The Criminalization of Poverty

By Rev. Nikia Smith Robert, Ph.D.

The pervasiveness of carcerality dovetails with racial, gendered, and economic inequities. According to “The Status of Black Women in the United States” report, Black women have higher poverty rates than women and men from any other ethnic group except for Native American women. The U.S. Department of Labor reports that Black women have the highest labor force participation and Black mothers’ rate is higher than other moms. Though overworked by essential jobs, Black women are grossly underpaid, earning only 63 cents to the dollar compared to white men with the same educational attainment levels. Amid these dismal realities, eighty percent of Black women have the unique burden of navigating carcerality and inequities while serving as the sole providers and breadwinners for their families.

Furthermore, Black women are underrepresented at every level of federal and state governments despite having the highest voting rates in the past two presidential elections and arguably single handedly saving our democracy. Against utter desperation and dismal realities caused by racial, gender, and class inequities, poor Black mothers find themselves caught between the proverbial rock and a hard place, forced to make an unlawful way out of no way in carceral wildernesses without support from their families, communities, churches, or adequate social safety nets.

According to the Former United States Attorney General, Loretta Lynch, “Put simply, we know that when we incarcerate a woman we often are truly incarcerating a family, in terms of the far reaching effect on her children, her community, and her entire family network.” Thus, the cumulative harms of incarcerating mothers and criminalizing poverty is far-sweeping and often outweighs the crime in the first place. Instead of criminalizing the survival strategies of Black mothers and blaming the poor for their misfortune, society must hold accountable the structural injustices that create economic disparities that make it nearly impossible for Black women to survive and thrive.

Punishing the poor has theological connections.
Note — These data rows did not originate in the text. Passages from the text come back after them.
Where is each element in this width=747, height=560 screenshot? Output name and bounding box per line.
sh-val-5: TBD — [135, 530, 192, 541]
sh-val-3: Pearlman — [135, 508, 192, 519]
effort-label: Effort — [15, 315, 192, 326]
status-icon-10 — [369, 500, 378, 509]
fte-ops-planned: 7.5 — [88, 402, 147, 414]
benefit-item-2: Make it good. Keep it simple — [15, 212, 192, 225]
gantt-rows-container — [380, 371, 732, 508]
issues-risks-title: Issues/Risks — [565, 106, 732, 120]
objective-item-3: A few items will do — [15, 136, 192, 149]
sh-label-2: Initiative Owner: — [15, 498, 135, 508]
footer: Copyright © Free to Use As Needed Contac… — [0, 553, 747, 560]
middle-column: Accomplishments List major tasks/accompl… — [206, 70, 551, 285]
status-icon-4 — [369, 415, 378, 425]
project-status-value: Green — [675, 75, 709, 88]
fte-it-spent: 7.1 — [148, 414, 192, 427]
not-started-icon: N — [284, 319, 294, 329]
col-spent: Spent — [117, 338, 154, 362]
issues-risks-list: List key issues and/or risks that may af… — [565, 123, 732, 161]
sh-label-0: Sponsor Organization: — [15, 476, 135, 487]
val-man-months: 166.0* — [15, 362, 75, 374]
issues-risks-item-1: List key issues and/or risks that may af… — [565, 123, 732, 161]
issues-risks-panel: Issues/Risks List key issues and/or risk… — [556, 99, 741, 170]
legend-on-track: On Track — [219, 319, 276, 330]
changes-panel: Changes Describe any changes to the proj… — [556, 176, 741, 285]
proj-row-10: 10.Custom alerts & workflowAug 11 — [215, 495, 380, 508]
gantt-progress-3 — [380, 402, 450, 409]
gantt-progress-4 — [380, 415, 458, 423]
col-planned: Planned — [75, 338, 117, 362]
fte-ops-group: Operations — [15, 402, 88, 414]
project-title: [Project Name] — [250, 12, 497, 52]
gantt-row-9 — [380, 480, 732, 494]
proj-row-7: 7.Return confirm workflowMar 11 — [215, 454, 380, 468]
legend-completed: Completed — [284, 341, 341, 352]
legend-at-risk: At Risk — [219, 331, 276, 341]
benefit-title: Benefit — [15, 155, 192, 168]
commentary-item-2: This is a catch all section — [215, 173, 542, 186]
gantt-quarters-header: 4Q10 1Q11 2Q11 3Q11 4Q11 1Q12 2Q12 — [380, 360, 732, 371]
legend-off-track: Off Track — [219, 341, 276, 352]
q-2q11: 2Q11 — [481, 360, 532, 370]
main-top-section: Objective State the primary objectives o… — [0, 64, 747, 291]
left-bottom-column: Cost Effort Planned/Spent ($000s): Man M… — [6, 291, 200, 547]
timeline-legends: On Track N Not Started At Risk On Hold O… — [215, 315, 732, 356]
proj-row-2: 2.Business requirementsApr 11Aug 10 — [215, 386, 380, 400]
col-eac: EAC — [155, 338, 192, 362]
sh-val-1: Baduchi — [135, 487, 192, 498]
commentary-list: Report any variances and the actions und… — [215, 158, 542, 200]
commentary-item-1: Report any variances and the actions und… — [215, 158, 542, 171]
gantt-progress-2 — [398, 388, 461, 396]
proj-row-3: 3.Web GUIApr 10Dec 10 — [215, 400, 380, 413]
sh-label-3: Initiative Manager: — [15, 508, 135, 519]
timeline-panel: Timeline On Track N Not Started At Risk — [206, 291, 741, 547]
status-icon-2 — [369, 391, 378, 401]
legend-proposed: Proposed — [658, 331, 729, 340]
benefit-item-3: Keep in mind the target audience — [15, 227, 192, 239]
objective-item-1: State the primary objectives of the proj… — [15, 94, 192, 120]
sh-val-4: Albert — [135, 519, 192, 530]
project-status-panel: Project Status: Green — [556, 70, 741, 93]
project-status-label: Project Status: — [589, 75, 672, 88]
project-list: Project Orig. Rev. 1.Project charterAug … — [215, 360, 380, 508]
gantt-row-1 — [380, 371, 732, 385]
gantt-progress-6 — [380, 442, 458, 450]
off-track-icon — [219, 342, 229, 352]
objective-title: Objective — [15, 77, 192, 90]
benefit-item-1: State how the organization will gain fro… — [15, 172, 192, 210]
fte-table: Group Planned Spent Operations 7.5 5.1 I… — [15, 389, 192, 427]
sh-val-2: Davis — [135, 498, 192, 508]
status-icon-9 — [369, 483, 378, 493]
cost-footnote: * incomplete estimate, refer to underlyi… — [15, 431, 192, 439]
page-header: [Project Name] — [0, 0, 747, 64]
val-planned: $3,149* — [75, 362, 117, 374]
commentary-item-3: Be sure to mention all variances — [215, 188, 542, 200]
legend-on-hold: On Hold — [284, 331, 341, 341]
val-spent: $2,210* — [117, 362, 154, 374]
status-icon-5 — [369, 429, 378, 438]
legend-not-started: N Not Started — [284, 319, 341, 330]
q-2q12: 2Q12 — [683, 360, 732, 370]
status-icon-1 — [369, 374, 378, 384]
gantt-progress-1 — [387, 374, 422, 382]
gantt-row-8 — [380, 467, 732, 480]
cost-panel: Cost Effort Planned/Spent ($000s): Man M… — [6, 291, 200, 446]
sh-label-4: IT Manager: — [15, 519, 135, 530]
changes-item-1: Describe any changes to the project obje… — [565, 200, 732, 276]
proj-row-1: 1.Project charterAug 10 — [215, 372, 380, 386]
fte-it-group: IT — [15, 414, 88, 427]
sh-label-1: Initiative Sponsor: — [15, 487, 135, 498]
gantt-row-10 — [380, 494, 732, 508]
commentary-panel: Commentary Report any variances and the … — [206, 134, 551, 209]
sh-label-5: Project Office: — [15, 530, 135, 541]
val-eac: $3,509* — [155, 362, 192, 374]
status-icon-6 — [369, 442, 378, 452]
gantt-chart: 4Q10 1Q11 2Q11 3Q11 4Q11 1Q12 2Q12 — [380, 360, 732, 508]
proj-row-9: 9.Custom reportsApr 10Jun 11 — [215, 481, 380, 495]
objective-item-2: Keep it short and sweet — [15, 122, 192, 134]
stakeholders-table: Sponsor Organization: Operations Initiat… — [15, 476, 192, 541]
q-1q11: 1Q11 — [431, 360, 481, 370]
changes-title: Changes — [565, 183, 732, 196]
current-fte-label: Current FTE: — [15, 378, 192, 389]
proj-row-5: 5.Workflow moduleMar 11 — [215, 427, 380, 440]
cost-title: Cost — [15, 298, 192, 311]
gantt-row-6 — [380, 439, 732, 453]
Assigning religious meaning to work and moral worth is grounded in the reformer John Calvin’s conceptualization of the protestant work ethic. Society condemns poor individuals as blameworthy for not working hard enough to merit God’s abundance, and the wealthy are rewarded as God’s favored. traced to governmental responses that are corrective and retributive. To fix the poor’s perceived immorality the government uses several strategies including making life uncomfortable, providing inadequate relief, diminishing the legal status of the poor, and “[using] supervision and control in which the poor must endure whatever conditions and demands for behavior that are imposed on them by the wealthier members of society who use government regulations to impose their worldviews on the poor.”[2]

According to womanist ethicist, emilie townes, public policies impact welfare reform by emphasizing personal responsibility to target poor Black mothers. Townes argues, “Public policies reflect the working out of our national value judgements. The moralization of poverty in the age of empire is a gruesome and death-dealing pageant for low-income and poor women, men, and children. The poor in the U.S. culture and society are often ignored, rendered faceless, labeled underserving, considered an eyesore, their own worst enemy, or simply down on their luck.”[3] The Welfare Queen instantiates the ways in which these negative perceptions of poverty as sinful or a social aberration is the fault of the individual for their laziness and avoidance of work. Townes observes, “the current welfare policy of the United States often lifts up the Black Matriarch as the poster child for its demonization of poor women, children and men. Poverty is the problem of those who endure it, rather than socioeconomic system structured to insure inequality while touting its openness to all—we must simply work harder to reap the benefits that are there for the taking.”[4]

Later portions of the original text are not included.